→ What you need to do: Each line below should be repeated exactly, but no picture should be carried over.
··· Material provided ···
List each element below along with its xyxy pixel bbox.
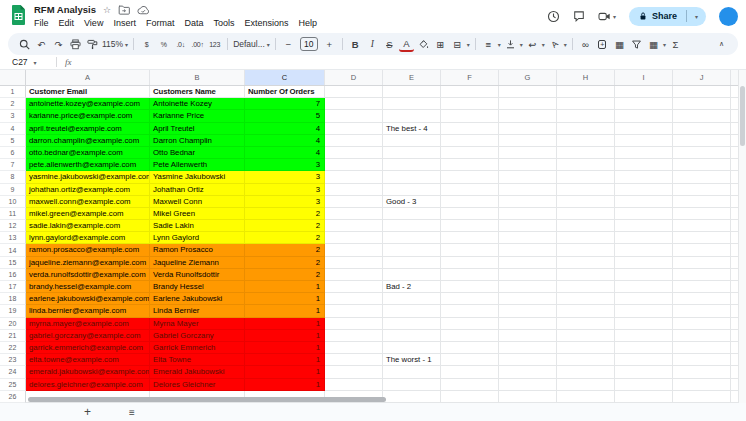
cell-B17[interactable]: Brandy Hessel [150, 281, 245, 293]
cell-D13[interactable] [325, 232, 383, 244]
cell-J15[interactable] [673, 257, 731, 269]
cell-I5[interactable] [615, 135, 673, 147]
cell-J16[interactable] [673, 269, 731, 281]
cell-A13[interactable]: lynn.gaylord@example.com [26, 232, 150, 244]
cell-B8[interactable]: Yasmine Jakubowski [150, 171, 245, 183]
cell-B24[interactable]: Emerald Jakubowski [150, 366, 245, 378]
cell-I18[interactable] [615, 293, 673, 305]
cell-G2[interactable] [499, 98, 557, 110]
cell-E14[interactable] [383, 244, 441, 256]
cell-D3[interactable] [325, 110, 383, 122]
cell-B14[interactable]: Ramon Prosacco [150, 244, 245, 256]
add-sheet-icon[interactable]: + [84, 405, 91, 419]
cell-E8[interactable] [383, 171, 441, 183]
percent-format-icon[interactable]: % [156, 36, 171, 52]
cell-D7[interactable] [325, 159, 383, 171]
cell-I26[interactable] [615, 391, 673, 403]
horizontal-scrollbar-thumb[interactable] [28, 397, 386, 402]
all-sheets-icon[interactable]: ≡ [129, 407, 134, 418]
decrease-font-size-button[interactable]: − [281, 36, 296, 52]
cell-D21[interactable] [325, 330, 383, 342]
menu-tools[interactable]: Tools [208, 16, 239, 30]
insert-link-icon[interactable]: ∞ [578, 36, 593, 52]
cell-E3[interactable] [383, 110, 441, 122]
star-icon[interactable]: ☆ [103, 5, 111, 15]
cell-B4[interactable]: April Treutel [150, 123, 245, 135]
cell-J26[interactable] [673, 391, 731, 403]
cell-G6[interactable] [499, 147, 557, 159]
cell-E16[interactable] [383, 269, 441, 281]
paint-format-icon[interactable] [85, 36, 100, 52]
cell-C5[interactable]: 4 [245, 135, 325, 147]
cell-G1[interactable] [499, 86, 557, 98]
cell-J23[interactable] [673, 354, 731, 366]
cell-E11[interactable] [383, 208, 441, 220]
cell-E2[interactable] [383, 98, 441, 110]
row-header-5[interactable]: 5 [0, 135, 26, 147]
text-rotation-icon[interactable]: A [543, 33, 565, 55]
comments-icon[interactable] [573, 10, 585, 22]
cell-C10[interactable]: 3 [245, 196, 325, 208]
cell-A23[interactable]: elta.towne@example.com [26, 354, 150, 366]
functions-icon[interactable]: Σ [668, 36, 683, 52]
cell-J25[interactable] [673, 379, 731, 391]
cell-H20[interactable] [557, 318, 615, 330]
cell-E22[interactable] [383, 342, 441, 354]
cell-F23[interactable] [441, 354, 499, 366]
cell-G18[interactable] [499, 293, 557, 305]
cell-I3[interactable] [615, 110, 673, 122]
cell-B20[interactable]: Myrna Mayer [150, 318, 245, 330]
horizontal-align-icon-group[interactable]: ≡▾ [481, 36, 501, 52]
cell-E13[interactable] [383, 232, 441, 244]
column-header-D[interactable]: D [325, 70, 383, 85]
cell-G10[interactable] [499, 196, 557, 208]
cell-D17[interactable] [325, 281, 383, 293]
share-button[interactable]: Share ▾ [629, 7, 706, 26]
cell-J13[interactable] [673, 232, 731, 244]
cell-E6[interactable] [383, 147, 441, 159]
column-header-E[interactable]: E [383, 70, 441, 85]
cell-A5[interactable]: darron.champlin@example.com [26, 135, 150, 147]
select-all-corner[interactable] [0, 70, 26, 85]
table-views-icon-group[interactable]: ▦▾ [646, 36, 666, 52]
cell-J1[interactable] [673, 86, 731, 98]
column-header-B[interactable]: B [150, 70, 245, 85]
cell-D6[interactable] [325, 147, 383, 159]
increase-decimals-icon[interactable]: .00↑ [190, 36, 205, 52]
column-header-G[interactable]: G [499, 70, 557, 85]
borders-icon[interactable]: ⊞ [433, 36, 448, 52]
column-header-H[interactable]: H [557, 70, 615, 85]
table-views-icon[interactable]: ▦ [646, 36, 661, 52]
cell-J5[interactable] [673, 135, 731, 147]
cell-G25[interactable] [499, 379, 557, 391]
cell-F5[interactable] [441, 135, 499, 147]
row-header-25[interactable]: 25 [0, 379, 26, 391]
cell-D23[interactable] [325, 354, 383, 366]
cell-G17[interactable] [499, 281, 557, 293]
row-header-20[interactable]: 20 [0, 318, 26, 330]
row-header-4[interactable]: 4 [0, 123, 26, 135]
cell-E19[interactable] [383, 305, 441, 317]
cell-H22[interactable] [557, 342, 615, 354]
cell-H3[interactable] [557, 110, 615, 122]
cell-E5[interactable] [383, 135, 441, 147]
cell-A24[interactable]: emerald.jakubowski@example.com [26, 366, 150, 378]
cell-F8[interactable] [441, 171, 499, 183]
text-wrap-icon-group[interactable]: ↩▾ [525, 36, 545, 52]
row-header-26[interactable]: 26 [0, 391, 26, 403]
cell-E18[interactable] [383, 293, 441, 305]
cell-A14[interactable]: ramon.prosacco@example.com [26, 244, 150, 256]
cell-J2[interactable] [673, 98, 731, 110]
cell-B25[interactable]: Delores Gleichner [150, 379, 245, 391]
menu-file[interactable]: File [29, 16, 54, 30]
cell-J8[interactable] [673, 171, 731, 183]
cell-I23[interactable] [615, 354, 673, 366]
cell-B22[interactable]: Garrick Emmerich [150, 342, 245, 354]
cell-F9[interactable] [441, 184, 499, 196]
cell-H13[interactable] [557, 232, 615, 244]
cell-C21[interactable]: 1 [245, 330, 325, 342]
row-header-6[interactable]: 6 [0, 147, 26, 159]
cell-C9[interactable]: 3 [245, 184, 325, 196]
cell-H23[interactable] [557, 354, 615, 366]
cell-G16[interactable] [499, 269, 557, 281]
···
→ Output of the task:
List each element below along with its xyxy pixel bbox.
cell-B17[interactable]: Brandy Hessel [150, 281, 245, 293]
cell-D13[interactable] [325, 232, 383, 244]
cell-J15[interactable] [673, 257, 731, 269]
cell-I5[interactable] [615, 135, 673, 147]
cell-J16[interactable] [673, 269, 731, 281]
cell-A13[interactable]: lynn.gaylord@example.com [26, 232, 150, 244]
cell-B8[interactable]: Yasmine Jakubowski [150, 171, 245, 183]
cell-B24[interactable]: Emerald Jakubowski [150, 366, 245, 378]
cell-I18[interactable] [615, 293, 673, 305]
cell-G2[interactable] [499, 98, 557, 110]
cell-E14[interactable] [383, 244, 441, 256]
cell-D3[interactable] [325, 110, 383, 122]
cell-B14[interactable]: Ramon Prosacco [150, 244, 245, 256]
add-sheet-icon[interactable]: + [84, 405, 91, 419]
cell-E8[interactable] [383, 171, 441, 183]
percent-format-icon[interactable]: % [156, 36, 171, 52]
cell-D7[interactable] [325, 159, 383, 171]
cell-I26[interactable] [615, 391, 673, 403]
horizontal-scrollbar-thumb[interactable] [28, 397, 386, 402]
all-sheets-icon[interactable]: ≡ [129, 407, 134, 418]
decrease-font-size-button[interactable]: − [281, 36, 296, 52]
cell-D21[interactable] [325, 330, 383, 342]
menu-tools[interactable]: Tools [208, 16, 239, 30]
insert-link-icon[interactable]: ∞ [578, 36, 593, 52]
cell-E3[interactable] [383, 110, 441, 122]
star-icon[interactable]: ☆ [103, 5, 111, 15]
cell-B4[interactable]: April Treutel [150, 123, 245, 135]
cell-J26[interactable] [673, 391, 731, 403]
cell-G6[interactable] [499, 147, 557, 159]
cell-E16[interactable] [383, 269, 441, 281]
paint-format-icon[interactable] [85, 36, 100, 52]
cell-C5[interactable]: 4 [245, 135, 325, 147]
cell-G1[interactable] [499, 86, 557, 98]
cell-J23[interactable] [673, 354, 731, 366]
cell-E11[interactable] [383, 208, 441, 220]
cell-E2[interactable] [383, 98, 441, 110]
row-header-5[interactable]: 5 [0, 135, 26, 147]
text-rotation-icon[interactable]: A [543, 33, 565, 55]
comments-icon[interactable] [573, 10, 585, 22]
cell-C10[interactable]: 3 [245, 196, 325, 208]
cell-A23[interactable]: elta.towne@example.com [26, 354, 150, 366]
functions-icon[interactable]: Σ [668, 36, 683, 52]
cell-J25[interactable] [673, 379, 731, 391]
cell-H20[interactable] [557, 318, 615, 330]
cell-E22[interactable] [383, 342, 441, 354]
cell-F23[interactable] [441, 354, 499, 366]
cell-G18[interactable] [499, 293, 557, 305]
cell-I3[interactable] [615, 110, 673, 122]
cell-B20[interactable]: Myrna Mayer [150, 318, 245, 330]
horizontal-align-icon-group[interactable]: ≡▾ [481, 36, 501, 52]
cell-E13[interactable] [383, 232, 441, 244]
column-header-D[interactable]: D [325, 70, 383, 85]
cell-G10[interactable] [499, 196, 557, 208]
cell-D17[interactable] [325, 281, 383, 293]
share-button[interactable]: Share ▾ [629, 7, 706, 26]
cell-J13[interactable] [673, 232, 731, 244]
cell-E6[interactable] [383, 147, 441, 159]
column-header-E[interactable]: E [383, 70, 441, 85]
cell-A5[interactable]: darron.champlin@example.com [26, 135, 150, 147]
select-all-corner[interactable] [0, 70, 26, 85]
table-views-icon-group[interactable]: ▦▾ [646, 36, 666, 52]
cell-J1[interactable] [673, 86, 731, 98]
column-header-B[interactable]: B [150, 70, 245, 85]
cell-D6[interactable] [325, 147, 383, 159]
increase-decimals-icon[interactable]: .00↑ [190, 36, 205, 52]
column-header-G[interactable]: G [499, 70, 557, 85]
borders-icon[interactable]: ⊞ [433, 36, 448, 52]
column-header-H[interactable]: H [557, 70, 615, 85]
table-views-icon[interactable]: ▦ [646, 36, 661, 52]
cell-J5[interactable] [673, 135, 731, 147]
cell-G25[interactable] [499, 379, 557, 391]
cell-F5[interactable] [441, 135, 499, 147]
row-header-25[interactable]: 25 [0, 379, 26, 391]
cell-D23[interactable] [325, 354, 383, 366]
cell-G17[interactable] [499, 281, 557, 293]
row-header-20[interactable]: 20 [0, 318, 26, 330]
row-header-4[interactable]: 4 [0, 123, 26, 135]
cell-E19[interactable] [383, 305, 441, 317]
cell-H22[interactable] [557, 342, 615, 354]
cell-H3[interactable] [557, 110, 615, 122]
cell-E5[interactable] [383, 135, 441, 147]
cell-A24[interactable]: emerald.jakubowski@example.com [26, 366, 150, 378]
cell-F8[interactable] [441, 171, 499, 183]
text-wrap-icon-group[interactable]: ↩▾ [525, 36, 545, 52]
row-header-26[interactable]: 26 [0, 391, 26, 403]
cell-E18[interactable] [383, 293, 441, 305]
cell-A14[interactable]: ramon.prosacco@example.com [26, 244, 150, 256]
cell-J2[interactable] [673, 98, 731, 110]
cell-B25[interactable]: Delores Gleichner [150, 379, 245, 391]
menu-file[interactable]: File [29, 16, 54, 30]
cell-J8[interactable] [673, 171, 731, 183]
cell-I23[interactable] [615, 354, 673, 366]
cell-B22[interactable]: Garrick Emmerich [150, 342, 245, 354]
cell-F9[interactable] [441, 184, 499, 196]
cell-H13[interactable] [557, 232, 615, 244]
cell-C21[interactable]: 1 [245, 330, 325, 342]
row-header-6[interactable]: 6 [0, 147, 26, 159]
cell-C9[interactable]: 3 [245, 184, 325, 196]
cell-H23[interactable] [557, 354, 615, 366]
cell-G16[interactable] [499, 269, 557, 281]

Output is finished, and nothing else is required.